This week I got super excited about Design Systems!
A design system is any set of tools, processes, and guidelines that helps you drive how your product is designed and developed. They help coordinate between design and development teams, and are key to high quality user interfaces.
We are in a golden age of design systems due to the coordinated rise of three separate factors. Learn more in this week’s Friday Frontend Inspiration Video:
KBall from ZenDev
Very interesting walkthrough of building a complex, non-traditional grid with some funky offsets and ratios using CSS grid. I love how much CSS grid is sparking a renaissance in what types of layouts we can even consider on the web. Very cool!
Wonderful video by Jen Simmons going through a number of common mistakes that happen as folks begin using CSS Grid. For each, she goes through not only the mistake but some thoughts about where it’s coming from and highlights better solutions. I’m not a huge video-watching guy, but this is 100% worth the 14 ½ minutes.
A handy set of tricks for extremely common problems. Definitely you should be using
box-sizing: border-box;, and I love the border-pulse animation for drawing attention, though the example is pretty aggressive; a subtler version is probably better for most sites.
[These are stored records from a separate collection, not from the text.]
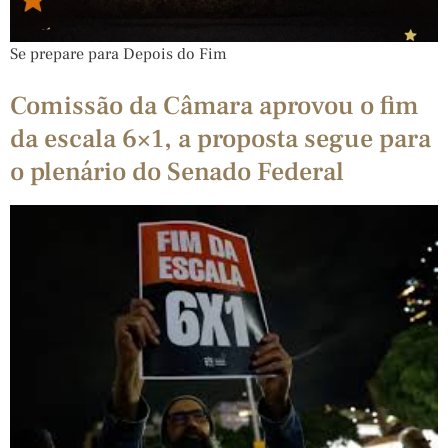
Se prepare para Depois do Fim
Comissão da Câmara aprovou o fim
da escala 6×1, a proposta segue para
o plenário do Senado Federal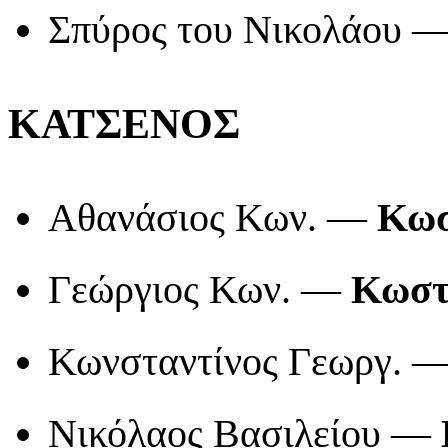
Σπύρος του Νικολάου 
ΚΑΤΣΕΝΟΣ
Αθανάσιος Κων. —
Κωσ
Γεώργιος Κων. —
Κωστ
Κωνσταντίνος Γεωργ. 
Νικόλαος Βασιλείου —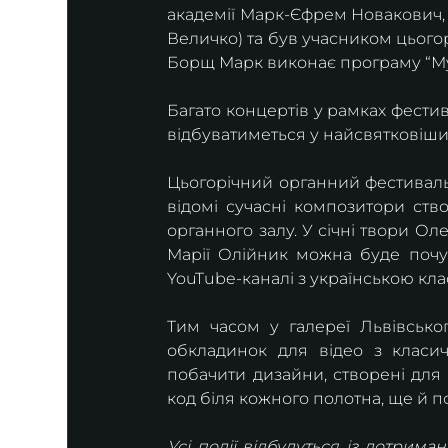
академії Марк-Єфрем Новакович, я
Величко) та був учасником цьогор
Борщ Марк виконає програму “Муз
Багато концертів у рамках фести
відбуватиметься у найсвятковіши
Цьогорічний органний фестиваль
відомі сучасні композитори ств
органного залу. У січні твори Оле
Марії Олійник можна буде почу
YouTube-каналі з українською клас
Тим часом у галереї Львівсько
обкладинок для відео з класич
побачити дизайни, створені для 
код біля кожного полотна, ще й п
Усі події відбудуться із дотрим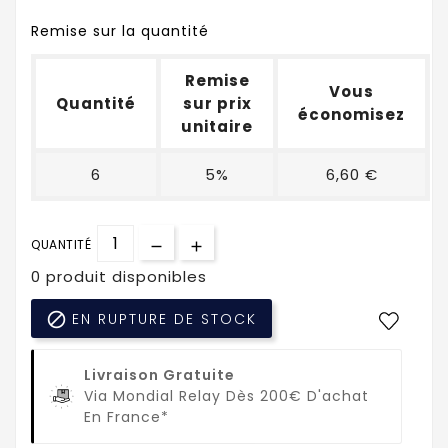
Remise sur la quantité
Remise
Vous
Quantité
sur prix
économisez
unitaire
6
5%
6,60 €
QUANTITÉ
0 produit disponibles

EN RUPTURE DE STOCK
Livraison Gratuite
Via Mondial Relay Dès 200€ D'achat
En France*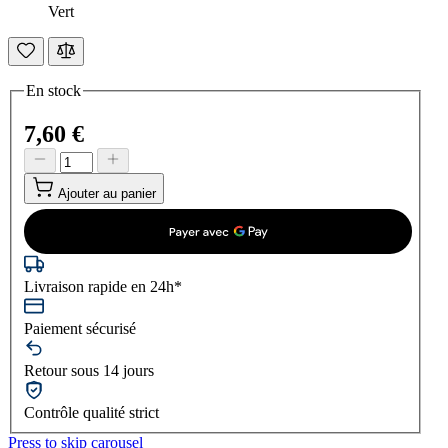
Vert
En stock
7,60 €
Ajouter au panier
Livraison rapide en 24h*
Paiement sécurisé
Retour sous 14 jours
Contrôle qualité strict
Press to skip carousel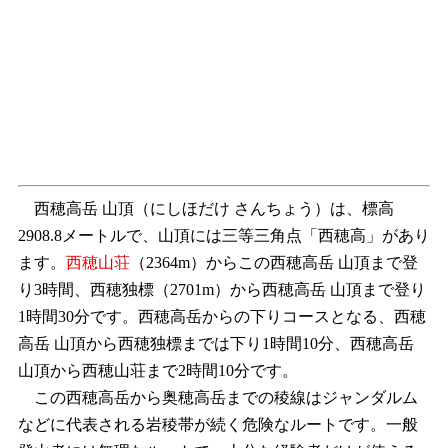
西穂高岳 山頂（にしほだけ さんちょう）は、標高
2908.8メートルで、山頂には三等三角点「西穂高」があり
ます。
西穂山荘
（2364m）からこの西穂高岳 山頂まで登
り3時間、西穂独標（2701m）から西穂高岳 山頂まで登り
1時間30分です。西穂高岳からの下りコースとなる、西穂
高岳 山頂から西穂独標までは下り1時間10分、西穂高岳
山頂から西穂山荘まで2時間10分です。
この西穂高岳から奥穂高岳までの稜線はジャンダルム
などに代表される岩稜帯が続く危険なルートです。一般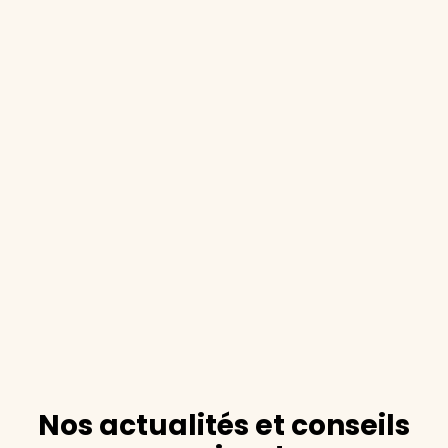
Nos actualités et conseils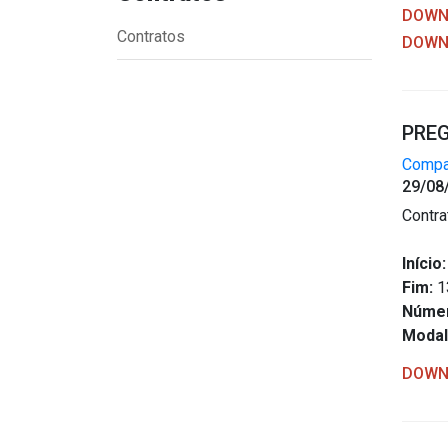
DOWNL
Contratos
DOWNL
PREG
Compar
29/08
Contra
Início:
Fim:
1
Núme
Modal
DOWN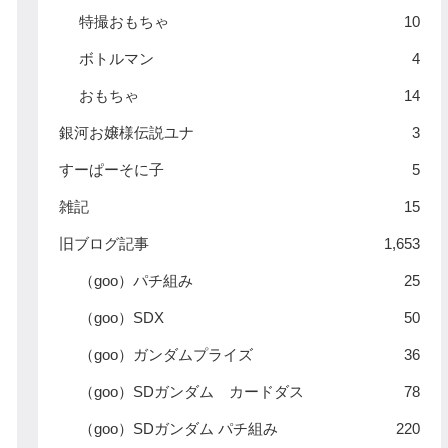
特撮おもちゃ
10
ボトルマン
4
おもちゃ
14
銀河お嬢様伝説ユナ
3
すーぱーそに子
5
雑記
15
旧ブログ記事
1,653
（goo）パチ組み
25
（goo）SDX
50
（goo）ガンダムプライズ
36
（goo）SDガンダム カードダス
78
（goo）SDガンダム パチ組み
220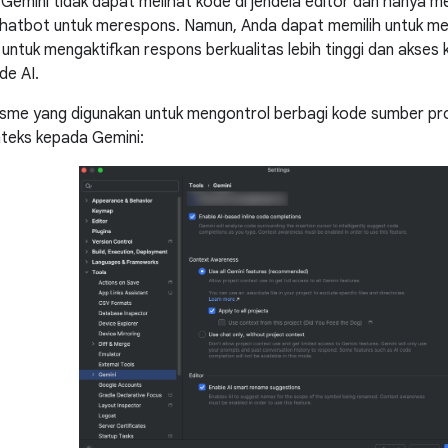
 Gemini tidak dapat melihat kode di jendela editor dan hanya m
chatbot untuk merespons. Namun, Anda dapat memilih untuk me
ntuk mengaktifkan respons berkualitas lebih tinggi dan akses k
de AI.
sme yang digunakan untuk mengontrol berbagi kode sumber pro
teks kepada Gemini: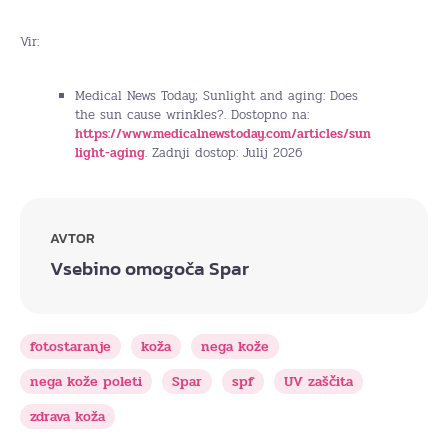
Vir:
Medical News Today; Sunlight and aging: Does
the sun cause wrinkles?. Dostopno na:
https://www.medicalnewstoday.com/articles/sun
light-aging
. Zadnji dostop: Julij 2026
AVTOR
Vsebino omogoča Spar
fotostaranje
koža
nega kože
nega kože poleti
Spar
spf
UV zaščita
zdrava koža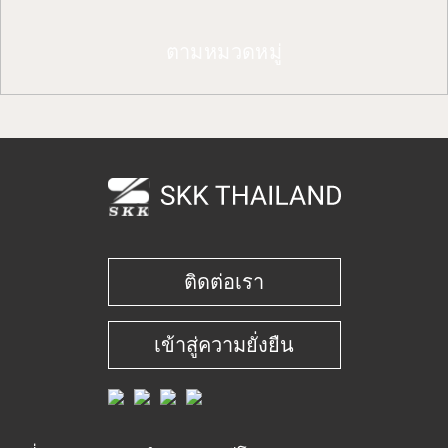
ตามหมวดหมู่
ติดต่อเรา
เข้าสู่ความยั่งยืน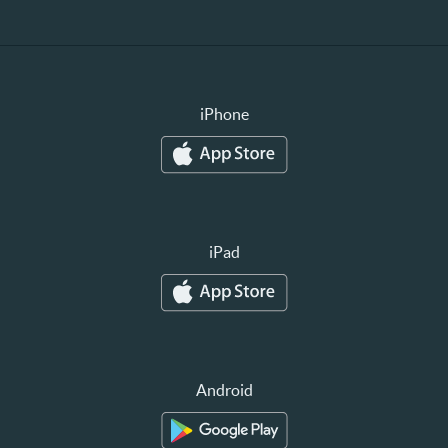
iPhone
iPad
Android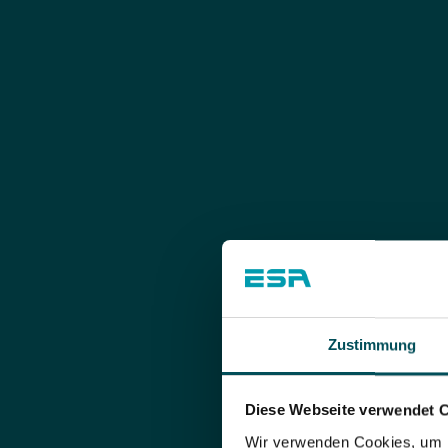
Zustimmung
Diese Webseite verwendet 
Wir verwenden Cookies, um I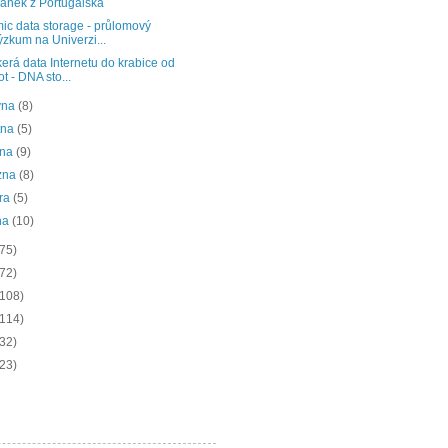
lánek z Portugalska
ic data storage - průlomový
ýzkum na Univerzi...
erá data Internetu do krabice od
ot - DNA sto...
vna
(8)
tna
(5)
bna
(9)
zna
(8)
ra
(5)
na
(10)
(75)
(72)
(108)
(114)
(32)
(23)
For visual learners, this is a wonderful way to get a grasp on everything in Flexbox. The graphics in here are phenomenal, so if there’s any piece of flexbox you’ve been struggling to visualize or understand, check this out.
An excellent explanation of how Reactivity works in Vue.js. I saw this in talk form at VueConf.US and it was simply outstanding, and the article makes it even easier to understand. That said, for those who prefer the interactive presentation there is a video available as well.
A solid introduction to service workers, introducing not only the concept but walking you through how to get started and write a service worker for yourself from scratch. That said, you really shouldn’t be writing them from scratch - the Service Worker Workbox from Google has plug-and-play libraries that utilize best practices for a wide range of the functionality you’ll want to build into a service worker.
One of the biggest changes in React 16 was the ability to have components with multiple roots. This is huge for flexibility of component design - there are situations where there are coherent sets of subcomponents that belong to be organized together, but where the DOM structure doesn’t allow wrapping them. List elements and table rows stand out as example. This post goes through how to implement this using
React.Fragment or with arrays in a render function. For similar functionality in Vue.js, check out this post I wrote a while back on multiroot components in Vue.
In the latest edition of the JSParty podcast, I got a chance to talk with some of the core members of the Electron team. It was fascinating to learn more about Electron as a platform, how they’re improving it, and where it is going in the future. Definitely worth a listen through on your drive home.
UI-driven development is definitely something I’ve been hearing more and more about, and I’ve heard very good things about storybook, but this is still an area that is ripe for tooling innovation and I’m excited to see a new player entering the space with UIEngine.
Speaking of UI-driven development, here’s a case study of creating a shared design system and component library for use across a company. I love to see a company being honest about their approach and the different scaling challenges they’ve had.
Another look into the power of design systems, this time from Invision, highlighting the power of these tools to align design and development within a company. Make sure you click through to the (free, no email required) e-book on design systems at the bottom of the post! This post is the appetizer, but the e-book is the main course, and it is 🔥🔥🔥
A fascinating look under the covers of building a high-performance UI that scales to thousands upon thousands of photos while feeling snappy and reactive the entire time. Many many nuggets of front-end performance gold buried in here.
Pretty neat example of how simple it is to set up an “API endpoint on demand” using Microsoft Azure’s serverless functions implementation. I feel like my head is still wrapped up in the “building apps” approach to the world, but when it’s this easy to set up an infinitely scalable endpoint, JAMstack approaches (pure static frontend + apis) start to look awfully appealing.